The exhibition "Trip to between the World Wars," showing at the museum through March 30, is generating a lot of interest. It discusses the period between the world wars when Poland was independent. This era is perceived today by many as the golden age of Polish art, when Poland was part of the international dialogue.
This large exhibition has more than 300 displays on various subjects and in different media; for example, cities, cars, theater and design. The exhibition reflects an art scene influenced by large European art centers such as France, Germany and Russia, and a little bit of Italy.
The exhibition does not contain any dramatic surprises such as a dominant artist or group. But there is a sense of a vibrant and contemporary scene. In the exhibition's text, the National Museum of Warsaw's curator, Katarzyna Nowakowska-Sito, writes that the approach to uncensored documents and memories in Poland makes it possible to reevaluate the period.
The exhibition highlights the influence of the new objectivity movement on artists such as Helena Dubrowska, who drew portraits bursting with symbols of Poland's social elite. A 1934 portrait shows a man sitting in a stylish setting, a telephone behind him, a book clutched close and a pipe in hand.
Another interesting artist whose works are featured in the exhibition is Katarzyna Kobro (1898-1951), who is still considered the most important Polish sculptress.

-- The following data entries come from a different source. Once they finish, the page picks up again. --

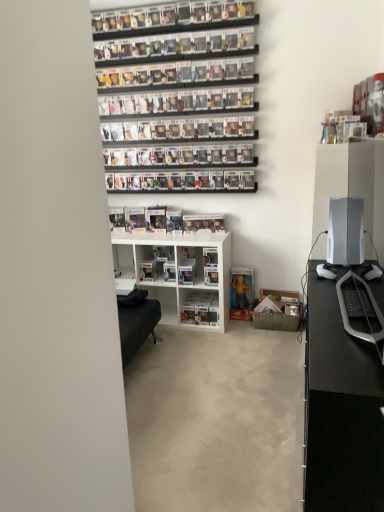 Question: Can you confirm if clear plastic figure at center is smaller than white plastic shelf at center, the first shelf when ordered from right to left?

Choices:
 (A) no
 (B) yes

Answer: (B)

Question: Is the position of clear plastic figure at center less distant than that of white plastic shelf at center, which is the 2th shelf in left-to-right order?

Choices:
 (A) yes
 (B) no

Answer: (B)

Question: Can you confirm if clear plastic figure at center is positioned to the left of white plastic shelf at center, the first shelf when ordered from right to left?

Choices:
 (A) yes
 (B) no

Answer: (A)

Question: Is clear plastic figure at center bigger than white plastic shelf at center, which is the 2th shelf in left-to-right order?

Choices:
 (A) yes
 (B) no

Answer: (B)

Question: Can you confirm if clear plastic figure at center is shorter than white plastic shelf at center, which is the 2th shelf in left-to-right order?

Choices:
 (A) no
 (B) yes

Answer: (B)

Question: Is clear plastic figure at center facing towards white plastic shelf at center, which is the 2th shelf in left-to-right order?

Choices:
 (A) yes
 (B) no

Answer: (B)

Question: Is white plastic shelf at center, the first shelf when ordered from right to left, far from clear plastic figure at center?

Choices:
 (A) no
 (B) yes

Answer: (A)

Question: Is white plastic shelf at center, which is the 2th shelf in left-to-right order, outside clear plastic figure at center?

Choices:
 (A) no
 (B) yes

Answer: (B)

Question: Does white plastic shelf at center, which is the 2th shelf in left-to-right order, come behind clear plastic figure at center?

Choices:
 (A) yes
 (B) no

Answer: (B)

Question: Is white plastic shelf at center, which is the 2th shelf in left-to-right order, in front of clear plastic figure at center?

Choices:
 (A) yes
 (B) no

Answer: (A)

Question: Can you confirm if white plastic shelf at center, the first shelf when ordered from right to left, is taller than clear plastic figure at center?

Choices:
 (A) no
 (B) yes

Answer: (B)

Question: Could clear plastic figure at center be considered to be inside white plastic shelf at center, the first shelf when ordered from right to left?

Choices:
 (A) no
 (B) yes

Answer: (A)

Question: Does clear plastic figure at center have a greater height compared to yellow matte action figure at lower center?

Choices:
 (A) yes
 (B) no

Answer: (B) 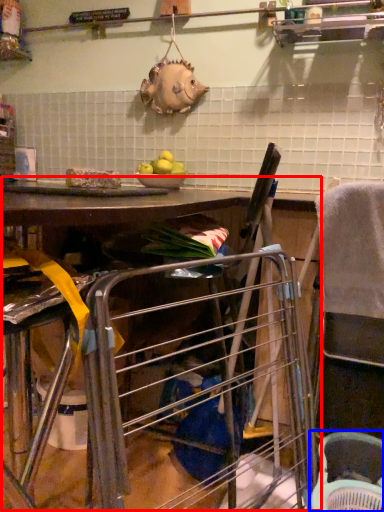 Question: Which object appears closest to the camera in this image, workbench (highlighted by a red box) or basket (highlighted by a blue box)?

Choices:
 (A) workbench
 (B) basket

Answer: (A) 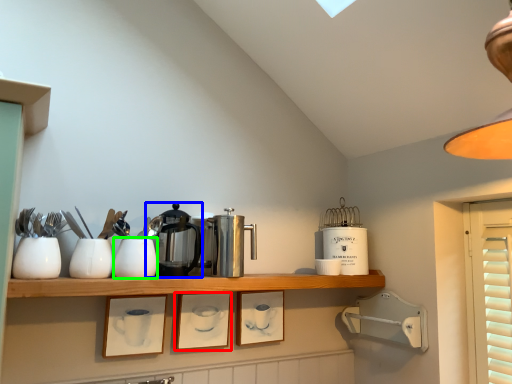 Question: Estimate the real-world distances between objects in this image. Which object is closer to picture frame (highlighted by a red box), coffeepot (highlighted by a blue box) or tableware (highlighted by a green box)?

Choices:
 (A) coffeepot
 (B) tableware

Answer: (A) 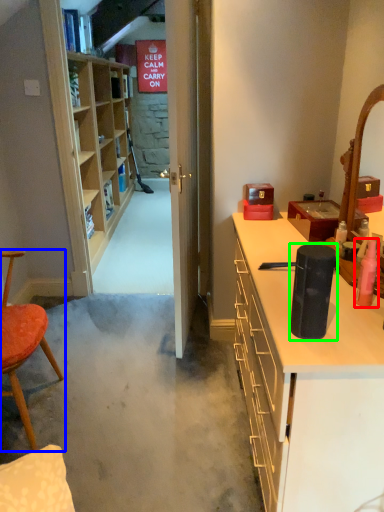 Question: Based on their relative distances, which object is nearer to toiletry (highlighted by a red box)? Choose from chair (highlighted by a blue box) and appliance (highlighted by a green box).

Choices:
 (A) chair
 (B) appliance

Answer: (B) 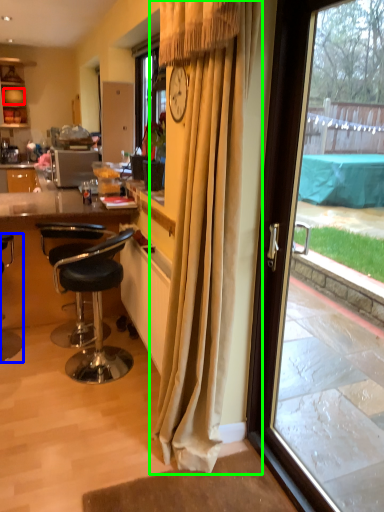 Question: Estimate the real-world distances between objects in this image. Which object is closer to plate (highlighted by a red box), chair (highlighted by a blue box) or curtain (highlighted by a green box)?

Choices:
 (A) chair
 (B) curtain

Answer: (A) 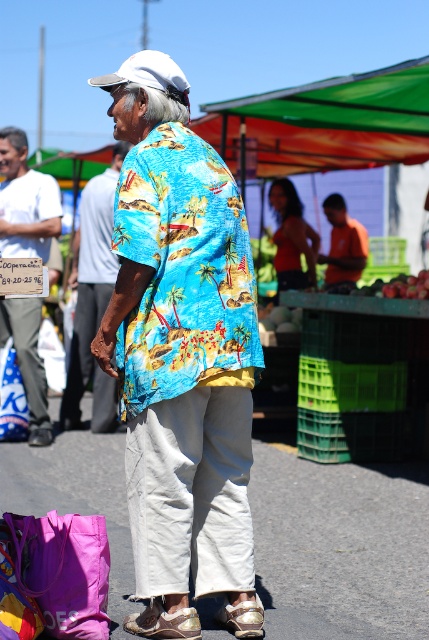 Question: Which of the following is the farthest from the observer?

Choices:
 (A) metallic gold sandal at lower center
 (B) green fabric canopy at upper center
 (C) shiny blue shirt at center
 (D) matte white signboard at left

Answer: (B)

Question: Is green fabric canopy at upper center positioned at the back of metallic gold sandal at lower center?

Choices:
 (A) yes
 (B) no

Answer: (A)

Question: Is green fabric canopy at upper center positioned behind matte orange shirt at center?

Choices:
 (A) yes
 (B) no

Answer: (B)

Question: Estimate the real-world distances between objects in this image. Which object is farther from the green fabric canopy at upper center?

Choices:
 (A) matte orange shirt at center
 (B) metallic gold sandal at lower center

Answer: (B)

Question: Which point is farther to the camera?

Choices:
 (A) (260, 609)
 (B) (352, 140)
 (C) (296, 227)

Answer: (C)

Question: Does orange matte shirt at center have a larger size compared to metallic gold sandal at lower center?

During her lifetime, she exhibited only in Poland, and only after her death in the 1980s did she receive widespread international recognition. Since then her works are often exhibited alongside works of Russian constructivism.
The number of known Jewish artists in the exhibition is relatively high, and even the names of many other artists sound Jewish, so it seems many Jews were part of the Polish art scene's avant garde.
There is a similarity between the Polish art in the exhibition and early Israeli art, among other reasons because of the almost total absence of surrealism in the 1930s, both in works here and in Poland.
Even Moise Kisling, an artist who left Poland in 1910 and moved to Paris, did a typical still life which perhaps in Israel is considered avant-garde but is catalogued as part of the Paris Jewish school.
Leopold Gottlieb, whose works are also on display, as mentioned, in the National Museum's permanent collection, is represented in the exhibition by several beautiful and interesting oil paintings. Gottlieb, who taught for a short time at the Bezalel Academy in Jerusalem and later returned to Paris, gained recognition in the 1920s in Poland and is presented alongside both Jewish and non-Jewish artists.
The exhibition also has five drawings of his depicting soldiers from World War I that are reminiscent of the drawings made by Herman Struck in those years and now on display at the Open Museum in the Tefen Industrial Park.
Another Jewish artist to gain recognition in Poland is Yankel Adler, who left Poland for Belgrade at 17, later lived in Germany and moved to England after the Nazis came to power in 1933. His work, a drawing of a Jew playing the fiddle, is the only direct image of Jews in this exhibition.
Abstract art between the wars was influenced by early Russian constructivism in Poland. Kazimierz Malewicz's exhibition in Warsaw in 1927, the first by the artist in Poland, had a profound influence.
The current exhibition also has lovely abstract drawings by Polish artists Wladyslaw Strzeminski and Andrzej Pronazsko, which contain obvious Russian influences. There are also clear Russian influences in the fine selection of posters on display.
In contrast, the furniture and accessories in the design section appear to be close to both the Viennese style of the early 20th century and the Bauhaus style. The overall impression in the exhibition is a world of art not central, but vibrant, aware of the changes over time, but always choosing the most conservative expressions of them.